Ci-dessous le Laissez-Passer du Docteur Saint-Laurens.

 

Pour le renouvellement de son laissez-passer, le préfet des Deux-Sèvres, fait bien remarquer au Docteur Donnat, officiant également à la Foye, que c’est un véritable privilège. 

 

Voyages en train
Certains réfugiés à la Foye voulurent retourner voir leur famille. La également il fallait obtenir une autorisation, comme pour ci-dessous Mme Charlot et ses deux enfants, Cette autorisation est bilingue français-allemand.

 


Ligne de démarcation.

Pour traverser la ligne de démarcation entre la zone occupée et la zone libre, c’était beaucoup plus compliqué. Il fallait obtenir une autorisation de la Kommandantur.

Le règlement ci-dessous envoyé à la Mairie de La Foye en Juin 1941 en précise les modalités.

Cette ligne passait à l’est de La Foye, au milieu de la Vienne et de la Charente. Elle était matérialisée dans les champs par des poteaux espacés de 100 à 200 m (peints aux couleurs allemandes rouge, blanc et noir) et sur les axes officiels (routes, ponts, gares) par des barrières flanquées de guérites.

 

Le 11 novembre 1942, face à ce qu'ils considéraient comme une menace consécutive au débarquement allié en Afrique du Nord survenu le 8 novembre, les Allemands franchirent la ligne de démarcation et envahirent la zone libre. Il n’y aura plus de ligne.

L’essor du Vélo

Onéreux à l’achat dans les années 30 et 40, le vélo deviendra un moyen de locomotion précieux à l’époque où les voitures étaient réservées à une classe assez aisée de la population.
Avec l’occupation allemande, Les restrictions sur les véhicules accompagnées de la flambée du prix de l'essence, feront que le vélo deviendra une nécessité pour les déplacements. L’occupant lui-même l'utilisera à grande échelle.

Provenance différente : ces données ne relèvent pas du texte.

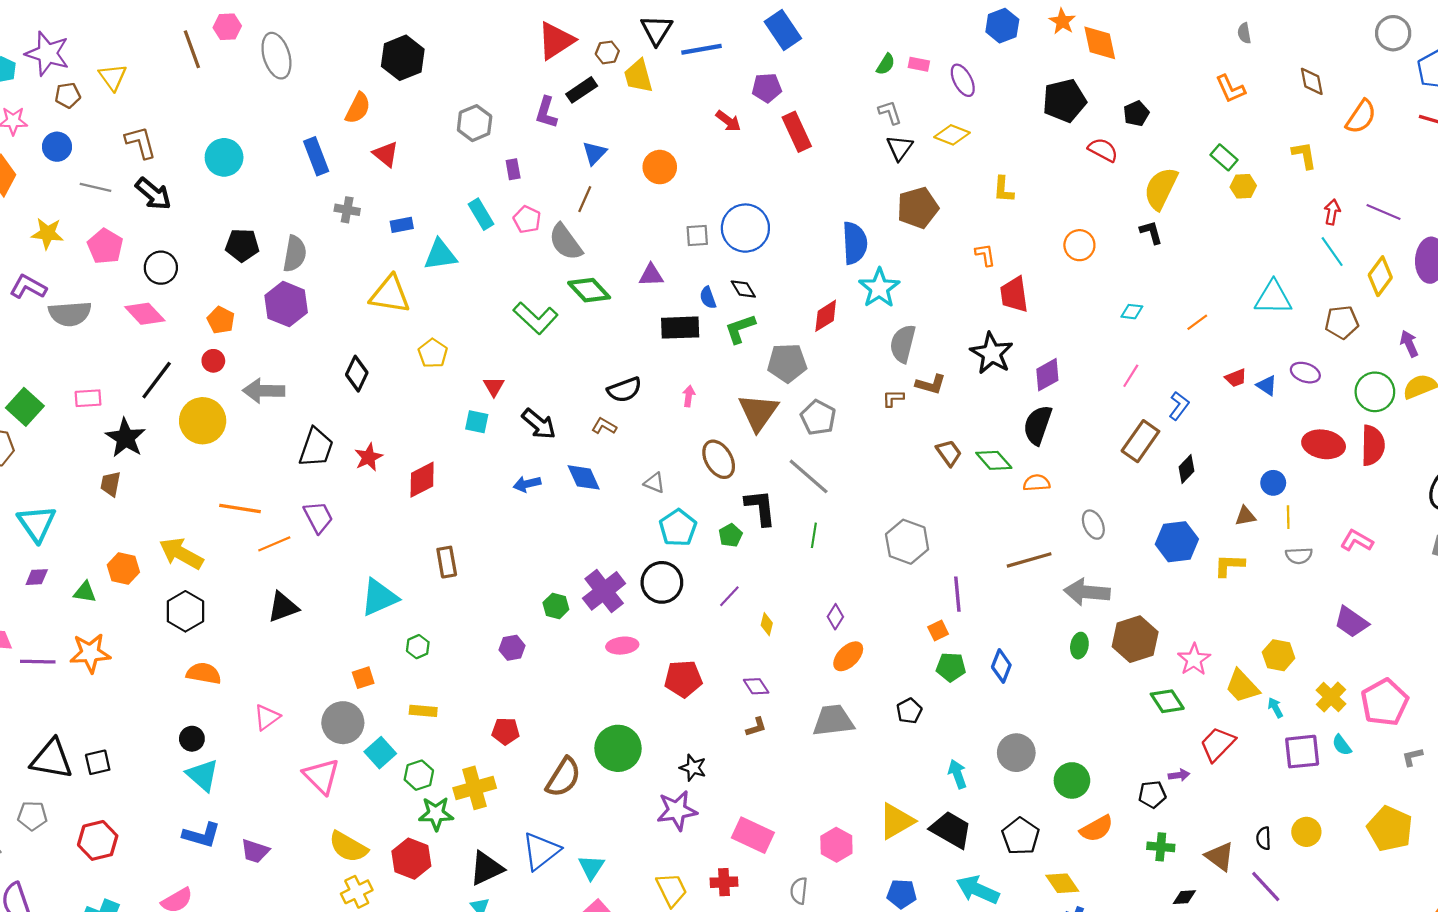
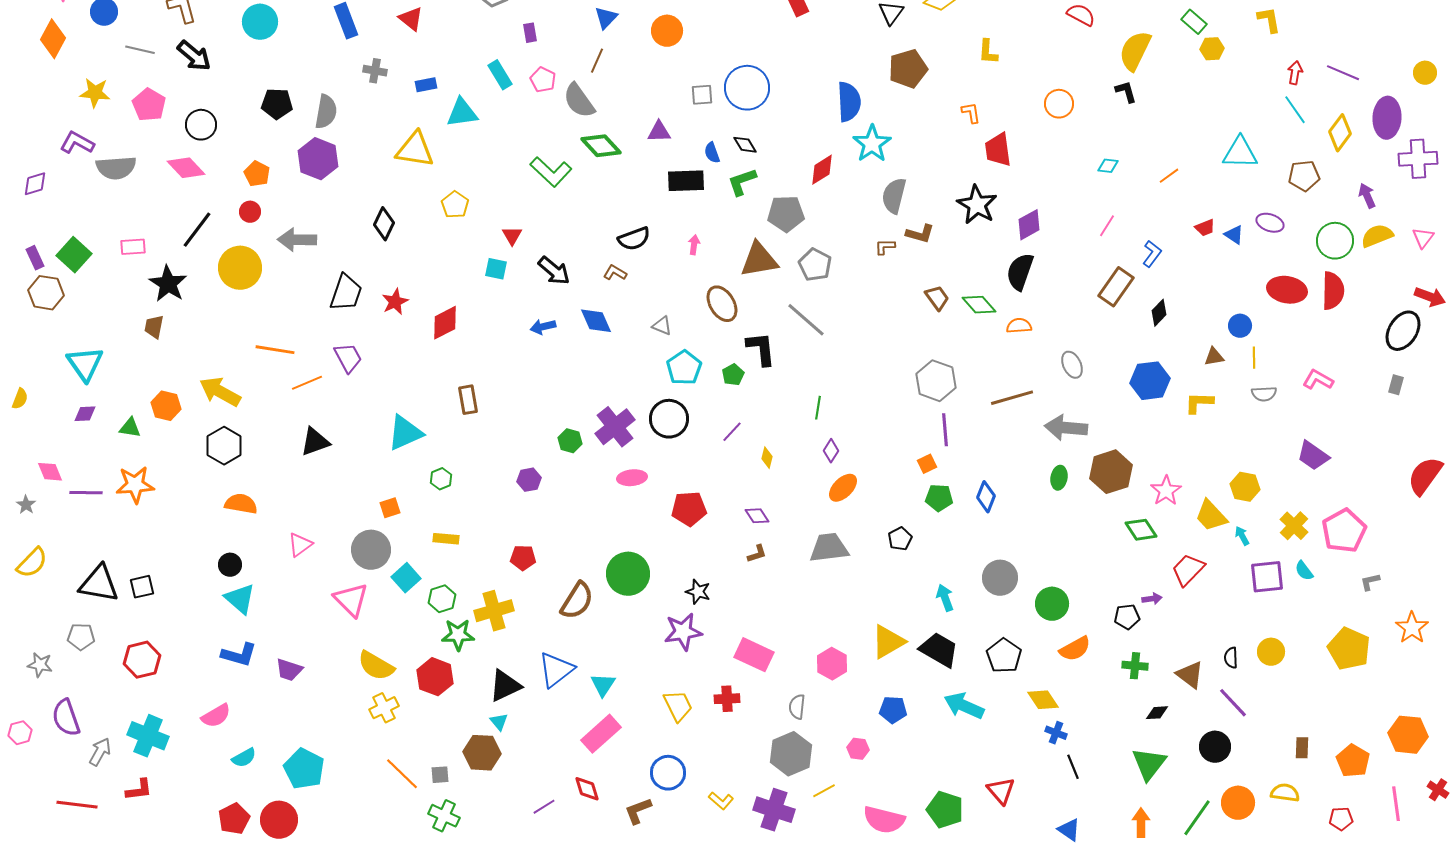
brown triangle: (758, 412) -> (759, 260), turned 45
green line: (814, 535) -> (818, 408), moved
gray hexagon: (907, 542) -> (936, 381), moved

Toute la France se mettra à faire du vélo. Ce sera le mode de transport populaire des quarante millions de Français de l’époque, plus de onze millions de bicyclettes seront en circulation en 1943.

Jusqu'en 1942, son achat restera possible même si les classes moyennes auront du mal à s'en offrir un, même d'occasion. Le premier prix tournait autour de 1500 francs (soit 465 euros).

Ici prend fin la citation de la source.